Niagara Mohawk provides an example of how to compare ESCO charges with its charges for supply service, which illustrates that a customer will receive savings if they switch to ESCO service. ESCO prices are listed at the PSC Power to Choose website, but these may not be the actual charges. The PSC Order quoted above only requires ESCOs to file on the 5th of the month what their prices were on the 1st of the month, and the ESCO prices are allowed to be changed without public notice. Because the ESCOs use the utility's billing and collection services, they file their price changes only privately with Niagara Mohawk, which uses those charges - and not the charges published by the PSC at Power to Choose - to bill customers. Thus, it is difficult to know the actual rate being charged to ESCO customers, and hard to compare what one's bill would be if one were to switch, either from full Niagara Mohawk service to ESCO service, or from ESCO service back to full utility service.

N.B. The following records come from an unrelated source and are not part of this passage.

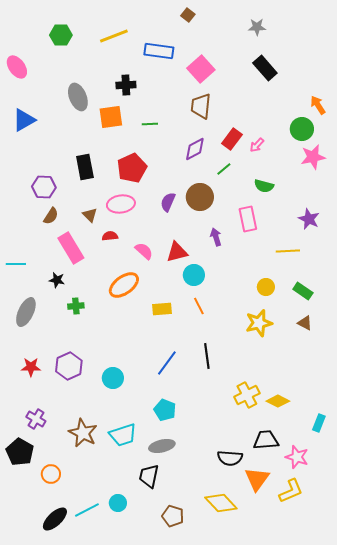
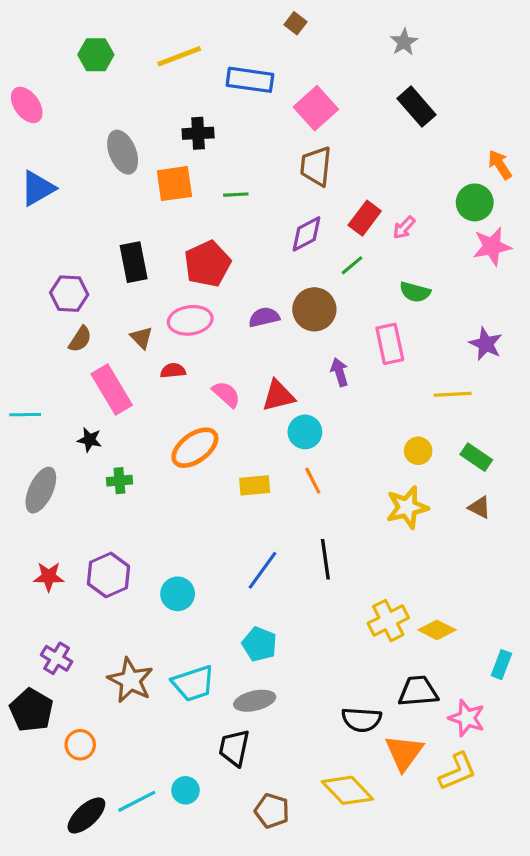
gray star: (257, 27) -> (404, 42), turned -30
purple semicircle: (168, 202) -> (264, 317), turned 54

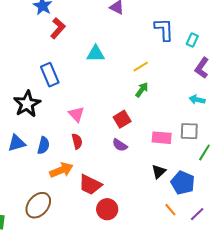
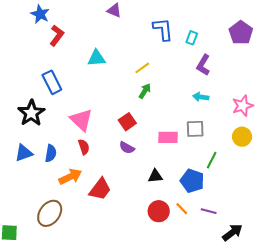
pink triangle: (76, 114) -> (81, 120), size x1.4
green line: (204, 152) -> (212, 160), moved
black triangle: (159, 172) -> (155, 176), moved, turned 42
red trapezoid: (90, 185) -> (100, 189), turned -75
red circle: (107, 209) -> (159, 211), moved
purple line: (197, 214) -> (209, 211), turned 63

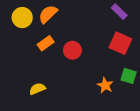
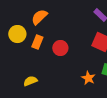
yellow circle: (22, 18) -> (17, 34), moved
orange rectangle: (46, 43) -> (37, 42), turned -32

According to information provided by Niagara Mohawk in response to PULP's discovery, its customers who bought gas and electricity from ESCOs were sent 377,736 Final Termination Notices arising from non payment of charges in 2011, averaging 31,478 per month, and approximately 5,000 electric customers and 2,000 gas customers switch back from ESCO service to full utility service each month.
In the event of a service termination for non payment of bills by a customer receiving ESCO service, the HEFPA 2002 amendments require Niagara Mohawk to offer reinstatement of service based on the lesser of charges for ESCO service or the charges it would have made had the customer not switched. Also, the utility buys ESCO receivables for more than 99% of its residential ESCO customers. Thus, in the regular course of business, Niagara Mohawk must have a ready comparison of what ESCO customers would have been billed had they not switched. PULP sought information through the rate case discovery process to ascertain the utility bill impacts of ESCO service, as compared to bills that would have been issued had the customers not switched, for the most recent 24 months.

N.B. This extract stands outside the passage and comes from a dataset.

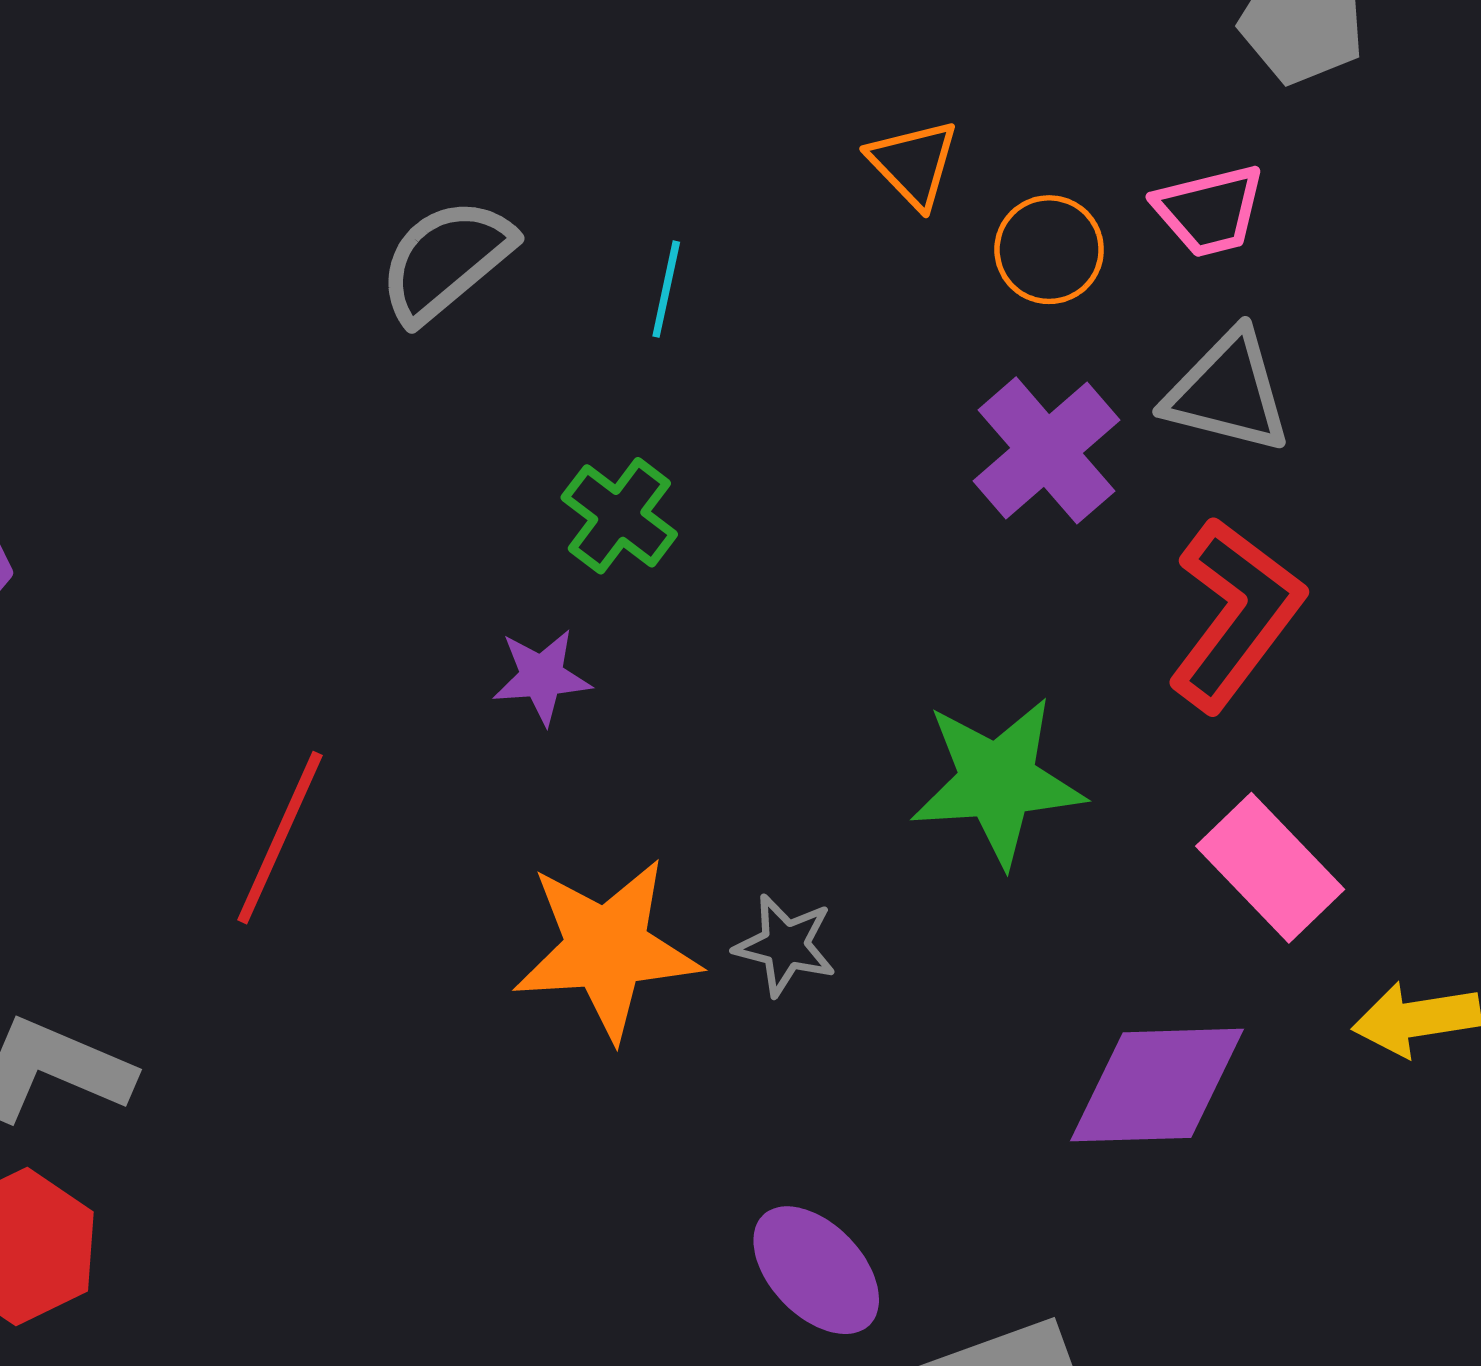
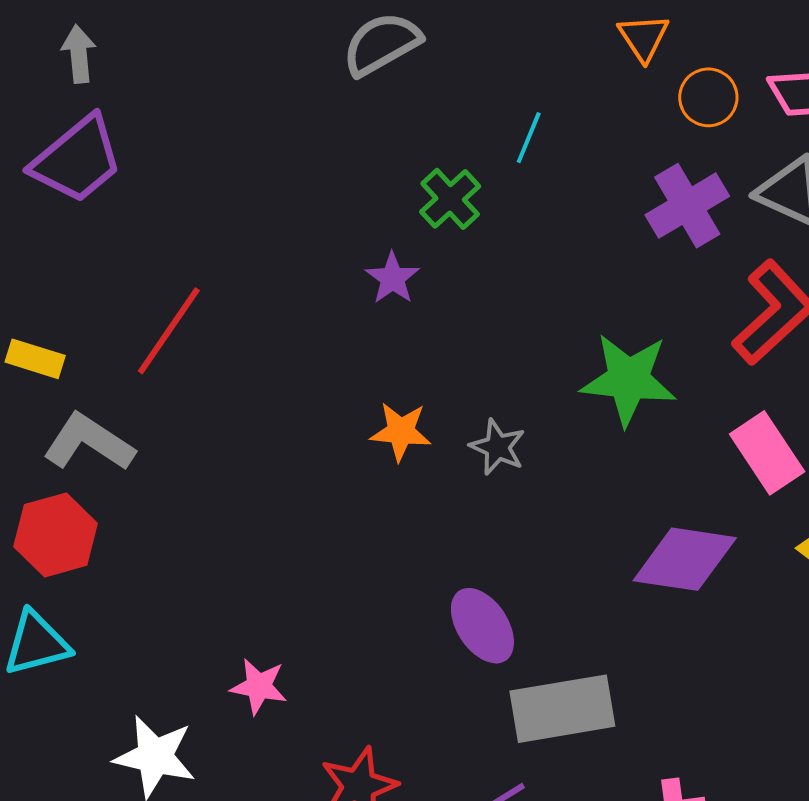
cyan line: (666, 289) -> (529, 138), moved
purple star: (542, 677) -> (392, 278), turned 30
red line: (280, 838) -> (169, 331), moved
orange star: (607, 949) -> (401, 432), size x0.6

The Retail Energy Supply Association (RESA) moved to bar release of the information, arguing it is not relevant and that it is a trade secret that must be kept confidential. RESA is a national proponent of ESCO service and its members include many of the ESCOs selling energy in New York state. PULP filed papers opposing RESA's motion to suppress the information, pointing out that it did not mention the name or prices of any ESCOs. The Department of State's Utility Intervention Unit also supported PULP's request and opposed secrecy of the information. Administrative Law Judges ruled that PULP's information requests are relevant, and directed Niagara Mohawk to provide the information regarding the difference between bills to ESCO charges and what the utility would have charged for its service on a confidential basis. This enabled parties to obtain and use the information in their testimony, pending a decision on trade secret status of the information.
PULP filed testimony addressing the impact of ESCO service on customer bills. The redacted public version of the testimony omits the information subject to the pending ruling on its trade secret status. In addition to urging less dependency on retail utility competition to lower bills and more direct measures to to address the affordability issues, PULP is recommending that the PSC require National Grid d/b/a/ Niagara Mohawk to provide bill calculation tools to better enable people to compare what they are being charged for service (be it ESCO service, service from a landlord, or service from another utility) with what Niagara Mohawk would charge for similar usage over the same time periods. See Utility Choices, Watertown Daily Times, August 30, 2012; Energy Competition: Reveal prices to level playing field for consumers, Syracuse Post Standard, September 6, 2012.